◆ **Your assignment**: Report all lines below with the word "Library".

◆ **Records for this exercise**:

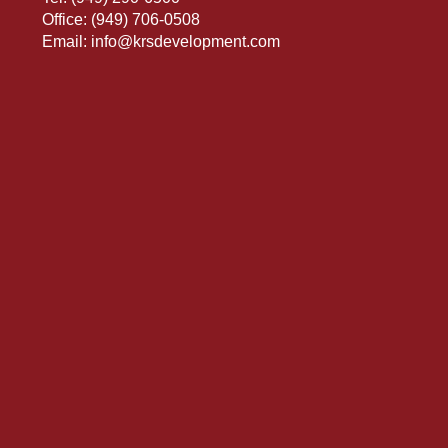
Office:
(949) 706-0508
Email:
info@krsdevelopment.com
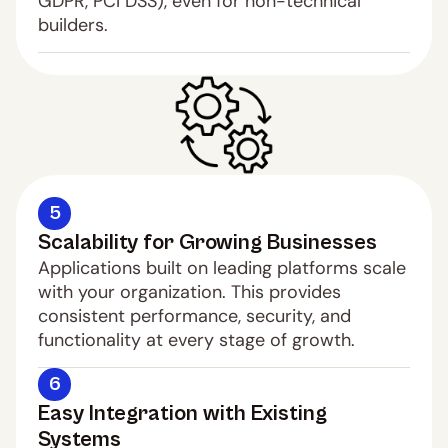
GDPR, PCI DSS), even for non-technical 
builders.
5
Scalability for Growing Businesses
Applications built on leading platforms scale 
with your organization. This provides 
consistent performance, security, and 
functionality at every stage of growth.
6
Easy Integration with Existing 
Systems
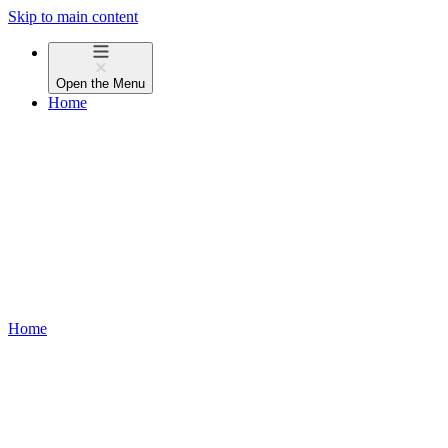
Skip to main content
Open the
Menu
Home
Home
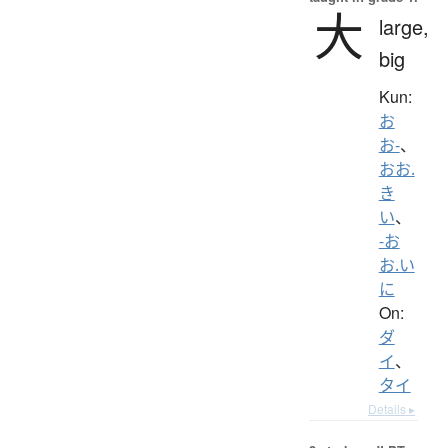
大
large,
big
Kun:
お
お-
、
おお.
き
い
、
-お
お.い
に
On:
ダ
イ
、
タイ
Details ▸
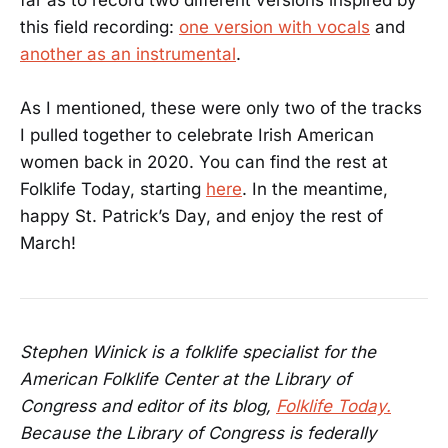
this field recording:
one version with vocals
and
another as an instrumental
.
As I mentioned, these were only two of the tracks
I pulled together to celebrate Irish American
women back in 2020. You can find the rest at
Folklife Today, starting
here
. In the meantime,
happy St. Patrick’s Day, and enjoy the rest of
March!
Stephen Winick is a folklife specialist for the
American Folklife Center at the Library of
Congress and editor of its blog,
Folklife Today.
Because the Library of Congress is federally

◆ **Task output**:
American Folklife Center at the Library of
Because the Library of Congress is federally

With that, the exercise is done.